The U.S. Department of Energy could have to pay South Carolina $1 million a day in fines if it fails to remove or convert one metric ton of weapons-grade plutonium into mixed-oxide fuel at Savannah River Site by the end of the year.
The fines, capped at $100 million in 2016, could go into effect Jan. 1, according to an amended version of the Bob Stump National Defense Authorization Act that outlines penalties the federal government would face if SRS’ Mixed-Oxide facility misses production milestones.
According to the legislation, which was originally passed in 2003, the Energy Department must pay South Carolina $1 million a day if one metric ton of mixed-oxide fuel is not produced at SRS until the milestone is either achieved or one metric ton of weapons-grade plutonium is removed from the state.
Tom Clements, the director of the watchdog group SRS Watch, said Monday that his organization “strongly supports” removing plutonium from South Carolina for storage elsewhere since congressional reports show MOX is years behind schedule and $6 billion over its original budget.
“DOE must not be allowed to leave plutonium in South Carolina forever due to its total failure to carry out the MOX project,” Clements said in an e-mail.
Mark Powell, a spokesman for South Carolina Attorney General Alan Wilson, did not return an e-mail seeking comment on whether the state would enforce the penalty.
“DOE is working to meet its commitment to the state of South Carolina,” Francie Israeli, a spokeswoman for the Energy Department’s National Nuclear Security Administration, said in an e-mail Monday.
Israeli said that in April, the department issued the final environmental impact analysis for disposing of up to 13.1 metric tons of surplus plutonium.
In 2015, at least three reports were issued on whether MOX is the best option for fulfilling a 2000 treaty the U.S. signed with Russia to dispose of 34 metric tons of weapons-grade plutonium. Two studies favored shipping down-blended plutonium to a New Mexico nuclear waste repository for burial as an option that could save the federal government billions.

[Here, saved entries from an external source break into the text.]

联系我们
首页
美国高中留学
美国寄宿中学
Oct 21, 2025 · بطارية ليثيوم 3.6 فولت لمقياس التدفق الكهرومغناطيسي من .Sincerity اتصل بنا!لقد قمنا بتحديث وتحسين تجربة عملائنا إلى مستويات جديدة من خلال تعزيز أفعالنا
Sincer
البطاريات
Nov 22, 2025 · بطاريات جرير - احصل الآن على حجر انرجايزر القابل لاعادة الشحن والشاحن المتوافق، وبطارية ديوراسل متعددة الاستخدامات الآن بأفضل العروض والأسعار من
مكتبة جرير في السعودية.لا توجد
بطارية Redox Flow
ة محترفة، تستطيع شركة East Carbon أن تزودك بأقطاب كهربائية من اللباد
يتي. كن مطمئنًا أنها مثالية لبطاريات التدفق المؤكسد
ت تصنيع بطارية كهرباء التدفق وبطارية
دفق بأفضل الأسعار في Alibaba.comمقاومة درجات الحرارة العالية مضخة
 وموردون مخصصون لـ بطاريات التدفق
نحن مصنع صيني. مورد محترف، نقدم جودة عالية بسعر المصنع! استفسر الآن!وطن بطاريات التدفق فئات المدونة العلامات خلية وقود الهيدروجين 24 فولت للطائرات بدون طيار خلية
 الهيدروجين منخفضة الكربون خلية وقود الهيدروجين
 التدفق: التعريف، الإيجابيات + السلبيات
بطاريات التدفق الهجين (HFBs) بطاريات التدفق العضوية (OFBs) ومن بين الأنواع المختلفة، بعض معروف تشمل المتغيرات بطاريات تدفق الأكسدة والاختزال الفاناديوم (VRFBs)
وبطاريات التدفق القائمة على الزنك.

“Once a preferred alternative is identified, DOE will announce its preference in a Federal Register notice and publish a Record of Decision for disposition of this plutonium,” Israeli said.

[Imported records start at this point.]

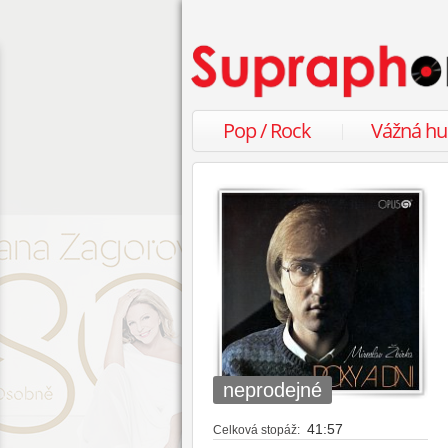
Pop / Rock
Vážná h
neprodejné
41:57
Celková stopáž: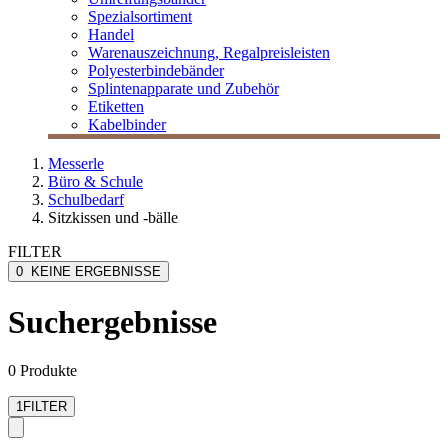
Spezialsortiment
Handel
Warenauszeichnung, Regalpreisleisten
Polyesterbindebänder
Splintenapparate und Zubehör
Etiketten
Kabelbinder
Messerle
Büro & Schule
Schulbedarf
Sitzkissen und -bälle
FILTER
0
KEINE ERGEBNISSE
Suchergebnisse
0 Produkte
1
FILTER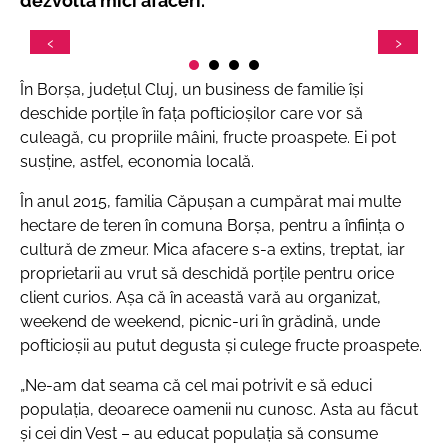
dezvoltă mici afaceri.
În Borșa, județul Cluj, un business de familie își
deschide porțile în fața pofticioșilor care vor să
culeagă, cu propriile mâini, fructe proaspete. Ei pot
susține, astfel, economia locală.
În anul 2015, familia Căpușan a cumpărat mai multe
hectare de teren în comuna Borșa, pentru a înființa o
cultură de zmeur. Mica afacere s-a extins, treptat, iar
proprietarii au vrut să deschidă porțile pentru orice
client curios. Așa că în această vară au organizat,
weekend de weekend, picnic-uri în grădină, unde
pofticioșii au putut degusta și culege fructe proaspete.
„
Ne-am dat seama că cel mai potrivit e să educi
populația, deoarece oamenii nu cunosc. Asta au făcut
și cei din Vest – au educat populația să consume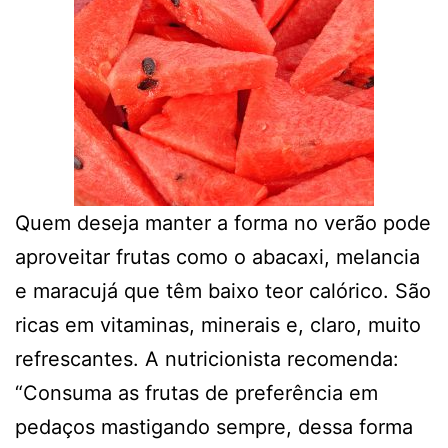
Quem deseja manter a forma no verão pode
aproveitar frutas como o abacaxi, melancia
e maracujá que têm baixo teor calórico. São
ricas em vitaminas, minerais e, claro, muito
refrescantes. A nutricionista recomenda:
“Consuma as frutas de preferência em
pedaços mastigando sempre, dessa forma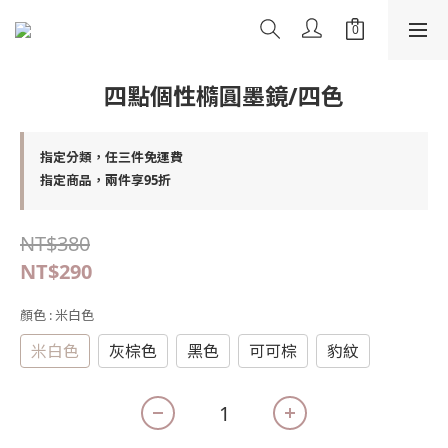
四點個性橢圓墨鏡/四色
指定分類，任三件免運費
指定商品，兩件享95折
NT$380
NT$290
顏色
: 米白色
米白色
灰棕色
黑色
可可棕
豹紋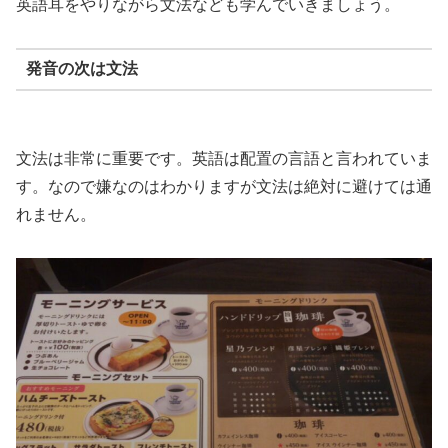
英語耳をやりながら文法なども学んでいきましょう。
発音の次は文法
文法は非常に重要です。英語は配置の言語と言われていま
す。なので嫌なのはわかりますが文法は絶対に避けては通
れません。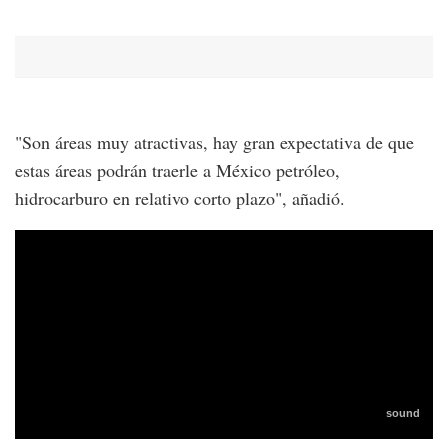
"Son áreas muy atractivas, hay gran expectativa de que
estas áreas podrán traerle a México petróleo,
hidrocarburo en relativo corto plazo", añadió.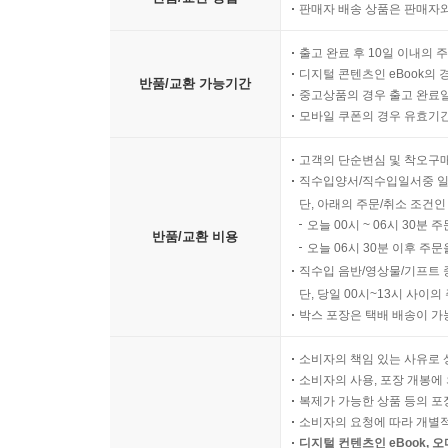
판매자 배송 상품은 판매자와
출고 완료 후 10일 이내의 
디지털 콘텐츠인 eBook의 
반품/교환 가능기간
중고상품의 경우 출고 완료일
모바일 쿠폰의 경우 유효기간(
고객의 단순변심 및 착오구
직수입양서/직수입일서중 일
단, 아래의 주문/취소 조건인
오늘 00시 ~ 06시 30분 
반품/교환 비용
오늘 06시 30분 이후 주문
직수입 음반/영상물/기프트 
단, 당일 00시~13시 사이
박스 포장은 택배 배송이 가
소비자의 책임 있는 사유로 
소비자의 사용, 포장 개봉에 
복제가 가능한 상품 등의 포장을 
소비자의 요청에 따라 개별
디지털 컨텐츠인 eBook,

While the department completes this process, Israeli said it plans to resume plutonium down-blending operations in early 2016 at SRS and “emplace the down-blended plutonium at WIPP (Waste Isolation Pilot Plant in New Mexico) after it becomes fully operational.”
Kelly Trice, the president of CB&I Power, wrote in a letter last month to Rep. Joe Wilson, R-S.C., that his company has about 1,800 people working on the MOX facility, which he defined as more than two-thirds complete, at just over 68 percent.
“When we say the project is over 68 percent complete, we mean what most people would think of as complete – engineered, procured, and physically built,” he wrote. “That’s according to a certified Earned Value Management System in place measuring progress.”
Trice said his company has been able to build and complete 4 percent of the structure every year at $345 million and that its goal next year is to exceed 75 percent complete.
“We intend on continuing construction of this critical facility to the plutonium disposition mission as long as Congress authorizes and funds the work,” Trice said. “Our hallmarks are safety, quality and professionalism, and we will continue bringing those attributes every day as we support our client and finish the job.”
MOX construction, which began in 2007, was projected to cost $1.7 billion in 1999. That total was revised in 2013 to $7.7 billion.